Task goal: What lines of the data below hold "notamment"? Show them.

====

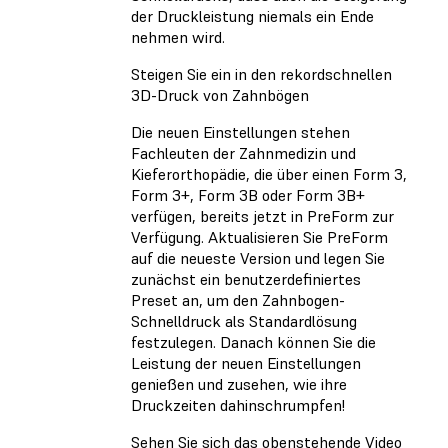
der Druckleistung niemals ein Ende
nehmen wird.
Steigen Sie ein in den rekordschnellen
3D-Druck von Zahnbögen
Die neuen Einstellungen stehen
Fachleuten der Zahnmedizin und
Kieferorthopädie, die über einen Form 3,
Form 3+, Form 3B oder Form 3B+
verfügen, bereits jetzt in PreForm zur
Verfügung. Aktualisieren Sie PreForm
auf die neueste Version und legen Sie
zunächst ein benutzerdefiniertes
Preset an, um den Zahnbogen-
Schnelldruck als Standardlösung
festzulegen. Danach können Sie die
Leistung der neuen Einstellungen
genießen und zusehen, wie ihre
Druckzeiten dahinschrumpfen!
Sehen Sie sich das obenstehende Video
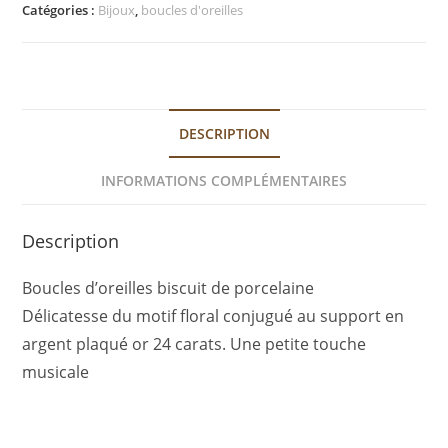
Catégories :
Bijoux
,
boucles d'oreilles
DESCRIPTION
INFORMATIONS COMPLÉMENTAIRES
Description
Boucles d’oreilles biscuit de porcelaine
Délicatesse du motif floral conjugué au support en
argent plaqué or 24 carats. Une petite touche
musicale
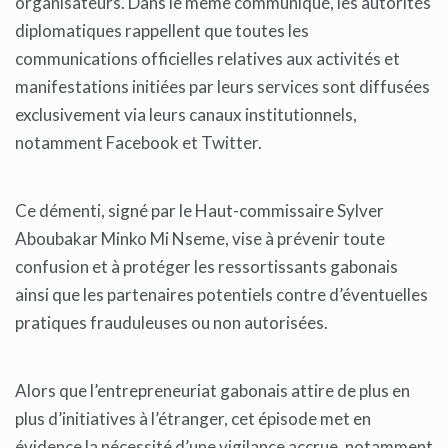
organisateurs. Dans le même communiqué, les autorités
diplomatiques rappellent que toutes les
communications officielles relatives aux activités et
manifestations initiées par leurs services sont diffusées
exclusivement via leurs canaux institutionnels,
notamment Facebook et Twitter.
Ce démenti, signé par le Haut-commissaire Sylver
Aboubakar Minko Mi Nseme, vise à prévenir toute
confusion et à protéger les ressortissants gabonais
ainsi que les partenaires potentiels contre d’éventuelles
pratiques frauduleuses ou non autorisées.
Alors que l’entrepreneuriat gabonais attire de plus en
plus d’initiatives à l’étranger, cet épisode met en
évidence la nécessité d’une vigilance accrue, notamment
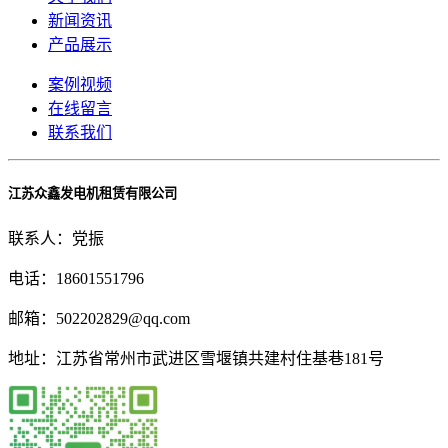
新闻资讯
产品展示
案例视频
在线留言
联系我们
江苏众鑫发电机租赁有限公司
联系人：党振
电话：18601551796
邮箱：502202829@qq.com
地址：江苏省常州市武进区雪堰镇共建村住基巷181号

====

Task solution:
notamment Facebook et Twitter.
évidence la nécessité d’une vigilance accrue, notamment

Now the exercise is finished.